Eine Rezension über fast 2.000 Seiten und drei Bände zu schreiben, ist eine echte Herausforderung. Doch Helmut Böhm beweist mit diesem Werk eindrucksvoll, dass sich dieser Umfang lohnt. Was er hier vorlegt, ist weit mehr als eine bloße Familienchronik – es ist ein zutiefst persönliches, berührendes Zeitzeugnis über fast 100 Jahre deutscher Geschichte.

Der Autor erzählt die Geschichte seiner Familie mit großer Sorgfalt und spürbarer Nähe zu den Menschen, über die er schreibt. Und genau das macht diese Bücher so außergewöhnlich. Wir begleiten die Familie durch den Ersten und Zweiten Weltkrieg, erleben den Alltag in der DDR und später auch in der BRD. Bei sieben Kindern entfaltet sich ein vielschichtiges Bild von Lebenswegen, Hoffnungen, Brüchen und Entscheidungen, die oft weitreichende Folgen haben.

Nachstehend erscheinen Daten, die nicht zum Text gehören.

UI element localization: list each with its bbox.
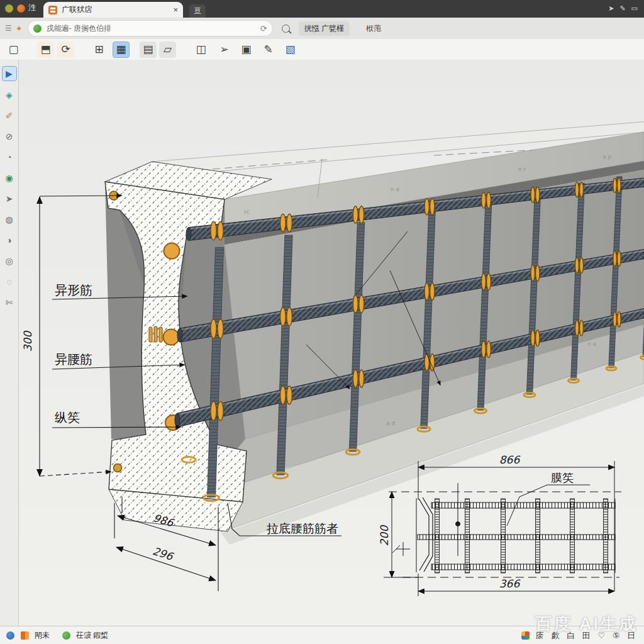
sidebar-diamond-icon[interactable]: ◈ — [3, 88, 16, 102]
menu-icon[interactable]: ☰ — [5, 24, 12, 33]
tool-orbit[interactable]: ⟳ — [57, 42, 74, 58]
frame-icon: ▢ — [8, 43, 18, 56]
detail-dim-side: 200 — [378, 525, 391, 547]
excel-task-icon[interactable] — [62, 631, 70, 640]
sidebar-target-icon[interactable]: ◎ — [3, 254, 16, 268]
tool-sidebar: ▶ ◈ ✐ ⊘ ◔ ◉ ➤ ◍ ◑ ◎ ◌ ✄ — [0, 60, 19, 626]
drawing-canvas[interactable]: 300 异形筋 异腰筋 纵笶 986 296 拉底腰筋筋者 rc n r a p… — [19, 60, 644, 626]
system-orange-icon[interactable] — [17, 4, 25, 13]
sidebar-orbit-icon[interactable]: ◔ — [3, 150, 16, 164]
new-tab-button[interactable]: 亘 — [189, 4, 206, 18]
detail-drawing — [384, 461, 621, 596]
browser-tab[interactable]: 广联犾扂 × — [43, 2, 183, 18]
share-icon[interactable]: ➤ — [608, 4, 614, 13]
tab-strip: 泩 广联犾扂 × 亘 ➤ ✎ ▭ — [0, 0, 644, 18]
extension-icon[interactable]: ✦ — [16, 24, 23, 33]
sidebar-pin-icon[interactable]: ➤ — [3, 192, 16, 206]
detail-dim-top: 866 — [499, 453, 521, 466]
orbit-icon: ⟳ — [61, 43, 70, 56]
tab-close-icon[interactable]: × — [173, 5, 178, 14]
tool-cage[interactable]: ◫ — [192, 42, 209, 58]
status-bar: 閗未 茌箥 鍜椞 庩 歔 白 田 ♡ ⑤ 日 — [0, 626, 644, 644]
refresh-icon[interactable]: ⟳ — [260, 24, 267, 33]
tool-section[interactable]: ⬒ — [37, 42, 54, 58]
system-green-icon[interactable] — [5, 4, 13, 13]
label-longitudinal-bar: 纵笶 — [55, 410, 80, 425]
sidebar-contrast-icon[interactable]: ◑ — [3, 233, 16, 247]
window-icon[interactable]: ▭ — [631, 4, 638, 13]
tool-rebar-grid[interactable]: ▦ — [113, 42, 130, 58]
slab-icon: ▱ — [164, 43, 172, 56]
window-label: 泩 — [28, 3, 36, 13]
task-label-2[interactable]: 茌箥 鍜椞 — [76, 630, 108, 641]
sidebar-pointer-icon[interactable]: ▶ — [2, 66, 17, 81]
tool-layers[interactable]: ▤ — [140, 42, 157, 58]
address-bar: ☰ ✦ 戌能遍- 唐搁色伯排 ⟳ 挄惤 广甓槿 栿萢 — [0, 18, 644, 40]
layers-icon: ▤ — [143, 43, 153, 56]
tab-favicon-icon — [48, 6, 57, 14]
tool-image[interactable]: ▧ — [282, 42, 299, 58]
faint-mark: rc — [244, 209, 250, 215]
url-field[interactable]: 戌能遍- 唐搁色伯排 ⟳ — [28, 20, 273, 36]
grid-plus-icon: ⊞ — [94, 43, 103, 56]
tab-title: 广联犾扂 — [62, 4, 169, 15]
system-tray: 庩 歔 白 田 ♡ ⑤ 日 — [521, 630, 644, 641]
dim-height: 300 — [21, 330, 34, 352]
faint-mark: a d — [386, 420, 395, 426]
app-window: 泩 广联犾扂 × 亘 ➤ ✎ ▭ ☰ ✦ 戌能遍- 唐搁色伯排 ⟳ 挄惤 广甓槿… — [0, 0, 644, 644]
url-text[interactable]: 戌能遍- 唐搁色伯排 — [47, 23, 260, 34]
beam-drawing: 300 异形筋 异腰筋 纵笶 986 296 拉底腰筋筋者 rc n r a p… — [19, 60, 644, 626]
browser-task-icon[interactable] — [6, 631, 14, 640]
label-profile-bar: 异形筋 — [55, 282, 92, 297]
pen-icon: ✎ — [264, 43, 272, 56]
detail-dim-bottom: 366 — [499, 577, 521, 590]
arrow-icon: ➢ — [219, 43, 228, 56]
faint-mark: a p — [602, 153, 611, 160]
search-hint-chip[interactable]: 挄惤 广甓槿 — [299, 21, 350, 36]
sidebar-pencil-icon[interactable]: ✐ — [3, 109, 16, 123]
bar-end-top — [164, 243, 180, 259]
sidebar-disable-icon[interactable]: ⊘ — [3, 130, 16, 143]
office-task-icon[interactable] — [21, 631, 29, 640]
task-label-1[interactable]: 閗未 — [35, 630, 50, 641]
image-icon: ▧ — [285, 43, 295, 56]
color-palette-icon[interactable] — [521, 631, 530, 640]
sidebar-scissors-icon[interactable]: ✄ — [3, 296, 16, 309]
tool-grid-new[interactable]: ⊞ — [91, 42, 108, 58]
search-hint-secondary[interactable]: 栿萢 — [366, 23, 381, 34]
sidebar-ring-icon[interactable]: ◌ — [3, 275, 16, 289]
faint-mark: n a — [391, 186, 399, 192]
site-icon — [33, 25, 42, 33]
label-tie-bar: 拉底腰筋筋者 — [267, 521, 338, 535]
section-icon: ⬒ — [40, 43, 50, 56]
faint-mark: n a — [587, 341, 596, 347]
rebar-grid-icon: ▦ — [116, 43, 126, 56]
tool-annotate[interactable]: ✎ — [260, 42, 277, 58]
bar-end-mid — [164, 330, 179, 345]
search-icon[interactable] — [282, 25, 290, 33]
tool-select-frame[interactable]: ▢ — [5, 42, 22, 58]
label-waist-bar: 异腰筋 — [55, 352, 92, 367]
faint-mark: n r — [518, 166, 526, 172]
sidebar-shade-icon[interactable]: ◍ — [3, 213, 16, 226]
tray-icons[interactable]: 庩 歔 白 田 ♡ ⑤ 日 — [536, 630, 638, 641]
tool-slab[interactable]: ▱ — [159, 42, 176, 58]
tool-flow[interactable]: ➢ — [216, 42, 233, 58]
cage-icon: ◫ — [196, 43, 206, 56]
cad-toolbar: ▢ ⬒ ⟳ ⊞ ▦ ▤ ▱ ◫ ➢ ▣ ✎ ▧ — [0, 39, 644, 60]
sidebar-globe-icon[interactable]: ◉ — [3, 171, 16, 185]
edit-icon[interactable]: ✎ — [619, 4, 625, 13]
tool-save-view[interactable]: ▣ — [238, 42, 255, 58]
detail-label: 膜笶 — [551, 471, 574, 484]
save-icon: ▣ — [241, 43, 251, 56]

Chronologisch beginnend bei den Eltern, nimmt sich Böhm viel Zeit für die Menschen am Anfang dieser Geschichte. Er schildert ihre Lebensumstände, ihre Sorgen und prägenden Erlebnisse mit einer Ruhe und Tiefe, die sofort Nähe entstehen lässt. Auch die Wege der einzelnen Geschwister werden sehr genau nachgezeichnet – und spätestens hier entwickelt das Buch eine enorme emotionale Kraft.

Fast alle Kinder wachsen in der DDR auf, bauen sich dort ihr Leben auf, passen sich an oder kämpfen innerlich mit den gegebenen Umständen. Umso einschneidender ist der Moment, als eines der Geschwister die DDR illegal verlässt. Die Auswirkungen dieser Entscheidung auf die gesamte Familie werden eindrucksvoll und schonungslos beschrieben: Angst, Schuldgefühle, Zerrissenheit – aber auch Hoffnung. Man spürt beim Lesen, wie sehr diese Situation alle Beteiligten geprägt hat und wie tief die politischen Verhältnisse bis in das private Familienleben hineinwirkten.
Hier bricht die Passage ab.